# Solution for walking Gaff



## Aaron Clarke (Apr 15, 2018)

So the fly rail Gaff would disappear just minutes after I stocked it. I think I found the solution.


----------



## derekleffew (Apr 15, 2018)

You're not the first, and won't be the last. I, too, have been known to chain and padlock rolls of gaff tape to various permanent locations.

We'll leave the discussion of why one needs that much gaff tape on the lockrail for another time.


----------



## Aaron Clarke (Apr 15, 2018)

derekleffew said:


> We'll leave the discussion of why one needs that much gaff tape on the lockrail for another time.



Let's just say all volunteers and everyone has their own "system". For now proper spiking is something very low on my list to try and teach them. This hopefully moves up beyond duck tape for good. ‍


----------



## TimMc (Apr 15, 2018)

Aaron Clarke said:


> Let's just say all volunteers and everyone has their own "system". For now proper spiking is something very low on my list to try and teach them. This hopefully moves up beyond *duck tape* for good. ‍




We tried that in high school but never could get the ducks through the rope locks. Probably why they put me in audio...


----------



## gafftapegreenia (Apr 15, 2018)

It keeps honest people honest. I’ve posted this picture to some FB groups and the response was “I’d leave an empty core out of spite”.


----------



## gafftaper (Apr 16, 2018)

But I like to go for a walk once in a while.


----------



## epimetheus (Apr 17, 2018)

gafftaper said:


> But I like to go for a walk once in a while.
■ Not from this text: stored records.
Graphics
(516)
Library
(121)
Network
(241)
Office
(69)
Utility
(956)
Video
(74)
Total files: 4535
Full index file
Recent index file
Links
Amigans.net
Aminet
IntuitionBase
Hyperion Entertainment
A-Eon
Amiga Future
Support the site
This was my first thought upon reading the thread title as well...

Does he need a stint in obedience school, or a shock collar?


----------



## gafftaper (Apr 17, 2018)

epimetheus said:


> Does he need a stint in obedience school, or a shock collar?


Are you asking me or my wife?


----------



## TimMc (Apr 18, 2018)

I thought it was a TV show about zombie adhesives....


----------